If I run Snow Leopard, am I at real risk of having my Mac hacked or be at risk logging into my banks using Firefox?
Got a tip for us?
Let us know
Become a MacRumors Supporter for $50/year with no ads, ability to filter front page stories, and private forums.
Running Snow Leopard, security risk?
- Thread starter 2012Tony2012
- Start date
- Sort by reaction score
Potentially, yes. The last two OS X security updates did not include Snow Leopard in those updates. For example, look at all the security issues patched here.
I think you mitigate the risk somewhat by using Firefox that presumably contains the security patches rolled in the newest Safari updates, but that does not cover the OS updates listed.
Can you say that again in plain English please? What do you mean, "you mitigate the risk somewhat by using Firefox that presumably contains the security patches rolled in the newest Safari updates, but that does not cover the OS updates listed"?
So you are saying that someone who runs snow leopard can be hacked and have their bank accounts hacked when they login to their bank websites?
When you logon to a secure site like your bank using Safari, a small padlock appears next to the site name (you can see it in my screenshot). If you click that padlock you get the screen below showing the site's security certificate is valid. The idea is you can be certain this is really your bank's web site, and not some other site posing as your bank to get your password when you type it in.
This is normally only an issue if you are on public wifi (like say at a StarBucks) where someone else using the same wifi has setup this trap with a look alike site.
My point is your browser has built in security and uses these certificates to make sure you are on the correct site (your real bank) and that passwords between you and the bank are encrypted like they should be. There are often OS and browser security updates to make sure all this is working correctly.

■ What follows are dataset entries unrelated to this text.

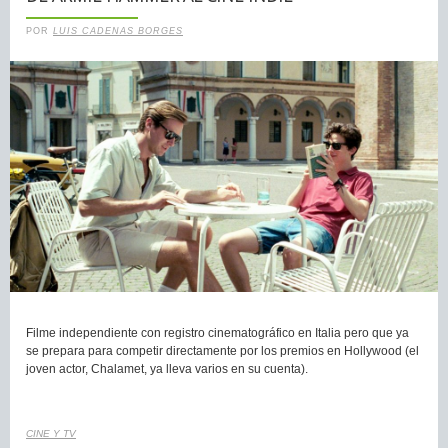
POR
LUIS CADENAS BORGES
Filme independiente con registro cinematográfico en Italia pero que ya
se prepara para competir directamente por los premios en Hollywood (el
joven actor, Chalamet, ya lleva varios en su cuenta).
CINE Y TV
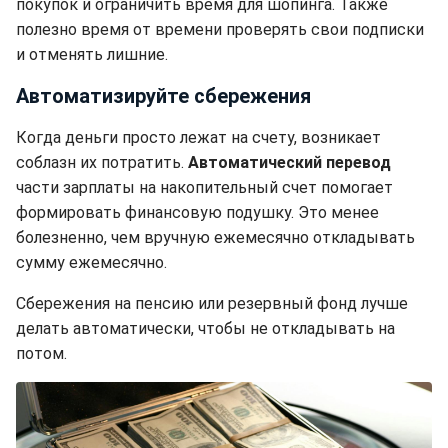
покупок и ограничить время для шопинга. Также
полезно время от времени проверять свои подписки
и отменять лишние.
Автоматизируйте сбережения
Когда деньги просто лежат на счету, возникает
соблазн их потратить.
Автоматический перевод
части зарплаты на накопительный счет помогает
формировать финансовую подушку. Это менее
болезненно, чем вручную ежемесячно откладывать
сумму ежемесячно.
Сбережения на пенсию или резервный фонд лучше
делать автоматически, чтобы не откладывать на
потом.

Snow Leopard is no longer getting these updates, so the risk is increased in theory.
My comment about using another browser was because even if Safari is not being updated, you could use Chrome or Firefox which one would assume has been kept up to date with security patches.
Read over these links. These are all security patches that were included in the last two updates, and these patches were not released for Snow Leopard.
http://support.apple.com/kb/HT6181
http://support.apple.com/kb/HT6150
I think if you are just logging on to your bank from home, at this point you are probably fine. But new security issues come along all the time, and although Apple has said nothing officially, it appears they have stopped fixing those bugs for Snow Leopard.
This is a bit misleading example, while it relates to Apple's TLS bug in February, that never affected Snow Leopard to begin with since the bug was introduced in Mountain Lion. I agree with the overall point however, it's probably best to use a browser that is still updated on Snow Leopard.
I realize that and I never said the bug existed in SL. I was trying to give an example relevant to the OP's banking question of what can happen if security issues are not addressed. Maybe you can provide a better example.
It makes assumptions about a very specific type of security issue related to banking. What specific security issues exist on Safari for Snow Leopard related to banking? I don't know, I think that's a better answer.
I was trying to explain to the OP the potential issues of not getting any further security updates, and I suspect you understand that just fine.
You already said that. However, look back to post #2, you then mention updates that was not included for Snow Leopard. That specific update address the TLS bug, you then go ahead and show an example related to the TLS bug, so it's easy to get the impression that you meant that the bug was never fixed in Snow Leopard, I suspect you understand that as well.
Yes, I can see how there could be that misunderstanding. I tried to clarify by using words like "potentially" and "in theory", but I guess that is not enough for some to understand the point. Fair enough.
So if I go back to using SL, I just use firefox only for browsing.
I should be fine?
What else should I do to keep myself secure as possible on SL?
I should be fine?
What else should I do to keep myself secure as possible on SL?
Beyond just using a browser like Firefox or Chrome that is being updated, there is not much else you can do.
At this point I would say you are likely fine. I suspect when an unpatched security bug pops up in SL we will hear all the SL users screaming from the rooftops.